Critics (including that Telegraph commentator) have also argued that the IBC is another example of people doing something easy online to support charity, rather than getting involved in “proper philanthropy”. I’m not sure this accusation quite works in this case. Apart from anything else, claiming that the ice-bucket challenge is the same as clicking “like” on facebook is doesn’t seem quite right. I can do the latter at my desk in work, but I’d be interested to know what would happen if I filmed myself pouring a bucket of ice over my head in the office. The level of engagement required to take part in the IBC is actually quite high. OK, the engagement might be more with the act of doing the challenge than the underlying cause, but it’s not something that you can do without a reasonable amount of thought and preparation.

The bigger question is whether things like the IBC are a threat to traditional philanthropy because they allow people to feel as though they have “done their bit for charity” without doing anything actually useful. This is a valid concern, but so far no one has the answer. We do not yet know whether slacktivism will be a drain on charitable giving, or whether it will be something totally new and additional.

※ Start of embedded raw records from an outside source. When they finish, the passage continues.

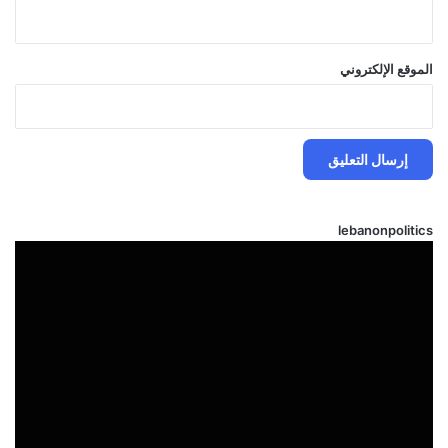
الموقع الإلكتروني
lebanonpolitics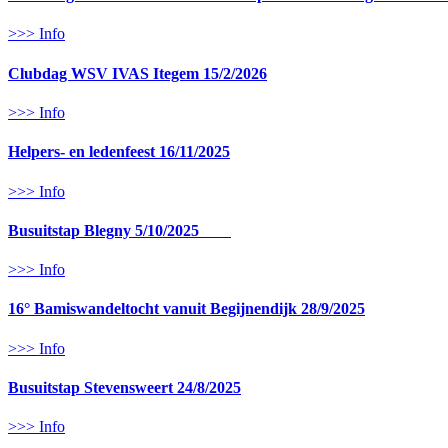
>>> Info
Clubdag WSV IVAS Itegem 15/2/2026
>>> Info
Helpers- en ledenfeest 16/11/2025
>>> Info
Busuitstap Blegny 5/10/2025
>>> Info
16° Bamiswandeltocht vanuit Begijnendijk 28/9/2025
>>> Info
Busuitstap Stevensweert 24/8/2025
>>> Info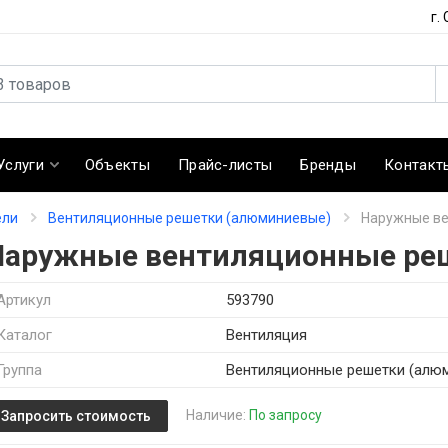
г.
Услуги
Объекты
Прайс-листы
Бренды
Контакт
ели
Вентиляционные решетки (алюминиевые)
Наружные ве
Наружные вентиляционные ре
Артикул
593790
Каталог
Вентиляция
Группа
Вентиляционные решетки (алю
Наличие:
По запросу
Запросить стоимость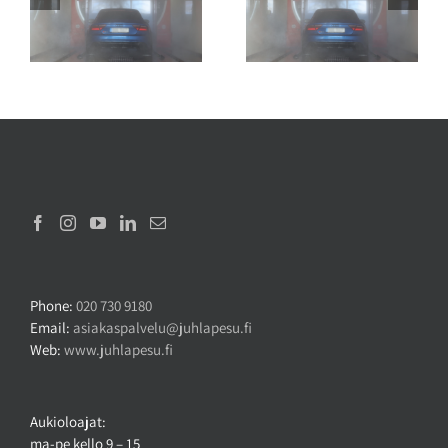
Näin poistat savun hajun
Autopesun vaikutus
sä
autosta
ajovalojen kirkkauteen
Phone:
020 730 9180
Email:
asiakaspalvelu@juhlapesu.fi
Web:
www.juhlapesu.fi
Aukioloajat:
ma-pe kello 9 – 15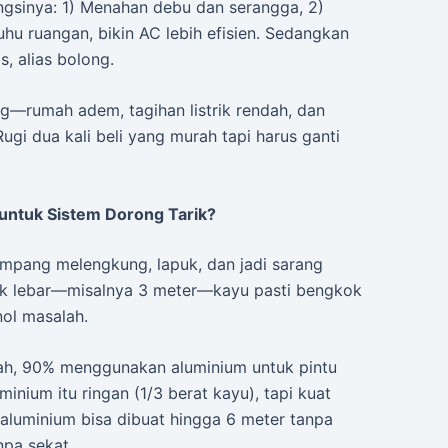
Fungsinya: 1) Menahan debu dan serangga, 2)
u ruangan, bikin AC lebih efisien. Sedangkan
s, alias bolong.
ang—rumah adem, tagihan listrik rendah, dan
ugi dua kali beli yang murah tapi harus ganti
untuk Sistem Dorong Tarik?
gampang melengkung, lapuk, dan jadi sarang
arik lebar—misalnya 3 meter—kayu pasti bengkok
ol masalah.
ah, 90% menggunakan aluminium untuk pintu
inium itu ringan (1/3 berat kayu), tapi kuat
aluminium bisa dibuat hingga 6 meter tanpa
npa sekat.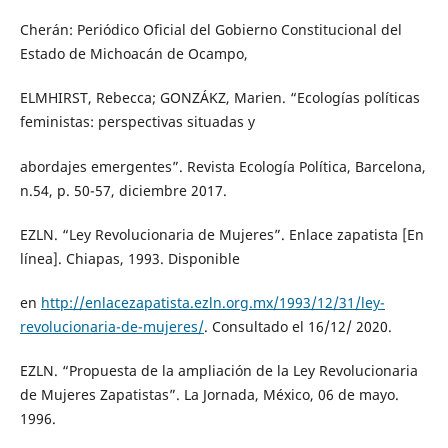
Cherán: Periódico Oficial del Gobierno Constitucional del
Estado de Michoacán de Ocampo,
ELMHIRST, Rebecca; GONZÁKZ, Marien. “Ecologías políticas
feministas: perspectivas situadas y
abordajes emergentes”. Revista Ecología Política, Barcelona,
n.54, p. 50-57, diciembre 2017.
EZLN. “Ley Revolucionaria de Mujeres”. Enlace zapatista [En
línea]. Chiapas, 1993. Disponible
en
http://enlacezapatista.ezln.org.mx/1993/12/31/ley-
revolucionaria-de-mujeres/
. Consultado el 16/12/ 2020.
EZLN. “Propuesta de la ampliación de la Ley Revolucionaria
de Mujeres Zapatistas”. La Jornada, México, 06 de mayo.
1996.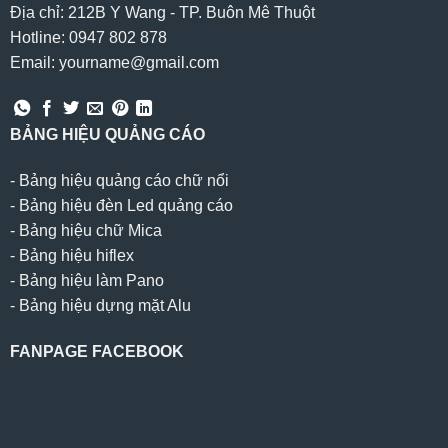
Địa chỉ: 212B Y Wang - TP. Buôn Mê Thuột
Hotline: 0947 802 878
Email: yourname@gmail.com
BẢNG HIỆU QUẢNG CÁO
-
Bảng hiệu quảng cáo chữ nổi
-
Bảng hiệu đèn Led quảng cáo
-
Bảng hiệu chữ Mica
-
Bảng hiệu hiflex
-
Bảng hiệu làm Pano
-
Bảng hiệu dựng mặt Alu
FANPAGE FACEBOOK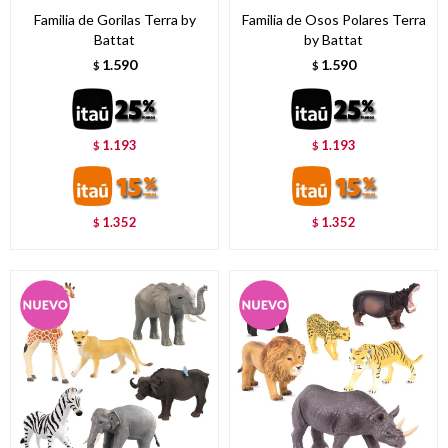
Familia de Gorilas Terra by
Familia de Osos Polares Terra
Battat
by Battat
1.590
1.590
$
$
1.193
1.193
$
$
1.352
1.352
$
$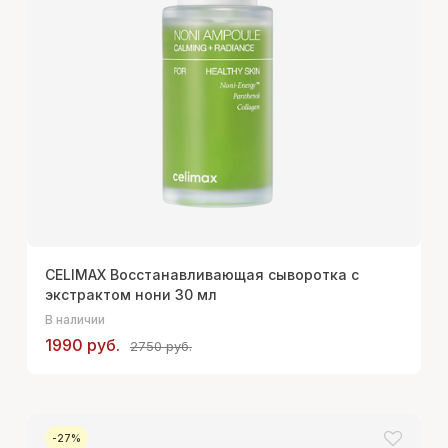
CELIMAX Восстанавливающая сыворотка с
экстрактом нони 30 мл
В наличии
1990 руб.
2750 руб.
-27%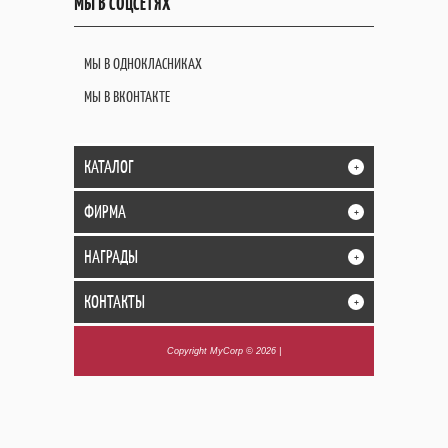
МЫ В СОЦСЕТЯХ
МЫ В ОДНОКЛАСНИКАХ
МЫ В ВКОНТАКТЕ
КАТАЛОГ
+
ФИРМА
+
НАГРАДЫ
+
КОНТАКТЫ
+
Copyright MyCorp © 2026
|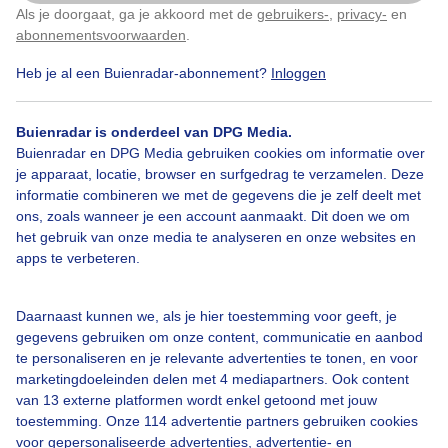
Als je doorgaat, ga je akkoord met de
gebruikers-
,
privacy-
en
Klik
hier
om dit aan te passen
abonnementsvoorwaarden
.
Heb je al een Buienradar-abonnement?
Inloggen
Bekijk slideshow
Buienradar is onderdeel van DPG Media.
Buienradar en DPG Media gebruiken cookies om informatie over
je apparaat, locatie, browser en surfgedrag te verzamelen. Deze
informatie combineren we met de gegevens die je zelf deelt met
ons, zoals wanneer je een account aanmaakt. Dit doen we om
Een moment geduld aub...
het gebruik van onze media te analyseren en onze websites en
apps te verbeteren.
Daarnaast kunnen we, als je hier toestemming voor geeft, je
gegevens gebruiken om onze content, communicatie en aanbod
te personaliseren en je relevante advertenties te tonen, en voor
Over Buienradar
marketingdoeleinden delen met 4 mediapartners. Ook content
van 13 externe platformen wordt enkel getoond met jouw
toestemming. Onze 114 advertentie partners gebruiken cookies
Bedrijfsgegevens
voor gepersonaliseerde advertenties, advertentie- en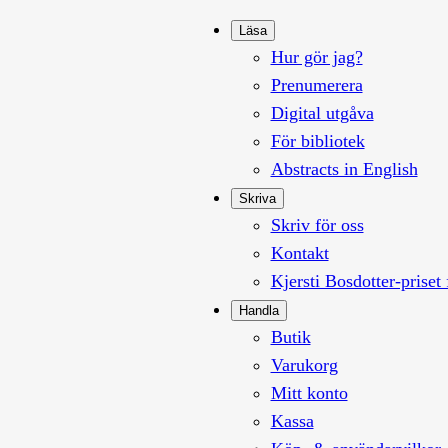
Läsa
Hur gör jag?
Prenumerera
Digital utgåva
För bibliotek
Abstracts in English
Skriva
Skriv för oss
Kontakt
Kjersti Bosdotter-priset 
Handla
Butik
Varukorg
Mitt konto
Kassa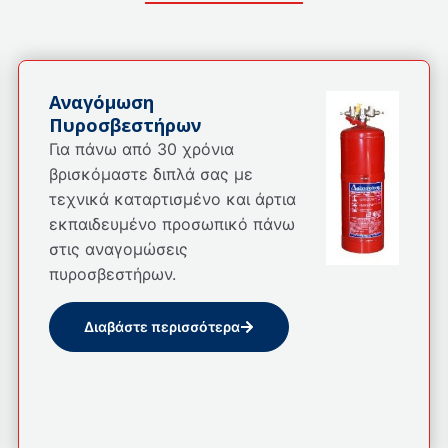
Αναγόμωση
Πυροσβεστήρων
Για πάνω από 30 χρόνια
βρισκόμαστε διπλά σας με
τεχνικά καταρτισμένο και άρτια
εκπαιδευμένο προσωπικό πάνω
στις αναγομώσεις
πυροσβεστήρων.
Διαβάστε περισσότερα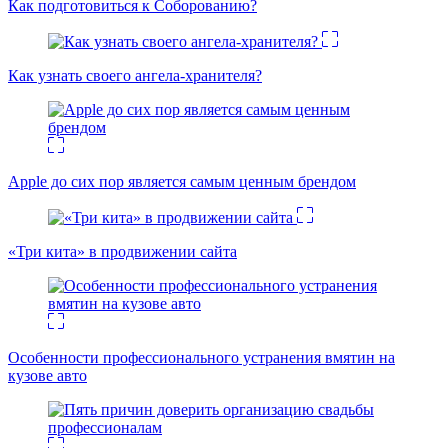
Как подготовиться к Соборованию?
Как узнать своего ангела-хранителя?
Apple до сих пор является самым ценным брендом
«Три кита» в продвижении сайта
Особенности профессионального устранения вмятин на
кузове авто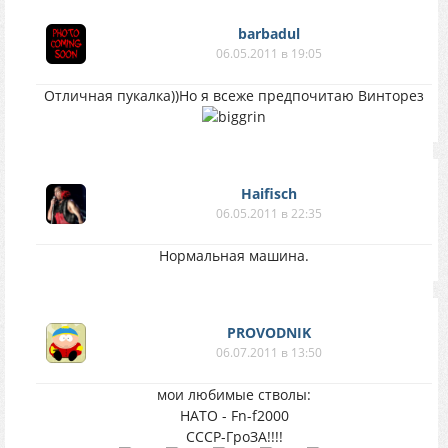
barbadul
06.05.2011 в 19:05
Отличная пукалка))Но я всеже предпочитаю Винторез
Haifisch
06.05.2011 в 22:35
Нормальная машина.
PROVODNIK
06.07.2011 в 13:50
мои любимые стволы:
НАТО - Fn-f2000
СССР-ГроЗА!!!!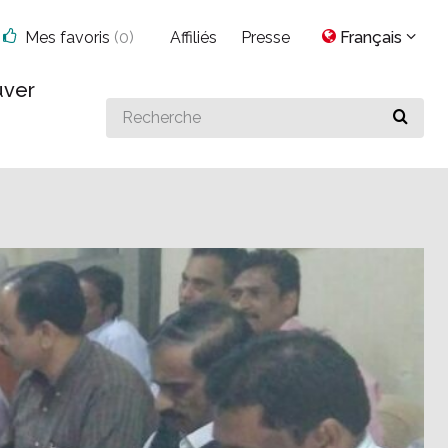
Mes favoris
(
0
)
Affiliés
Presse
Français
uver
Search
for
something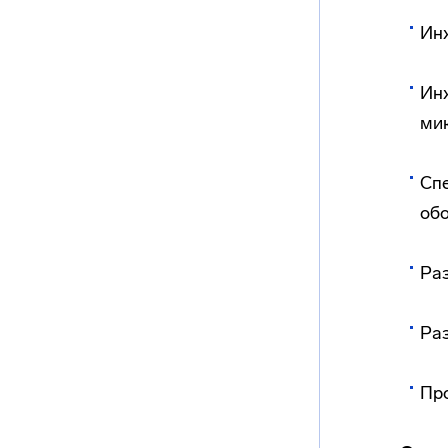
Ин
Инж
ми
Спе
об
Ра
Ра
Пр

Anyway, the IBC is definitely of the moment and good luck to it. It will, like other social media phenomena, almost certainly disappear in fairly short order to be replaced by something else. Perhaps it can highlight a few things about how social media can be used effectively by charities, but I suspect it doesn’t tell us much about charity and philanthropy itself. The frivolity and surface nature of the IBC is obvious, but that just means that we should accept it for what it is, rather than drawing any deeper conclusions about charitable giving as a whole.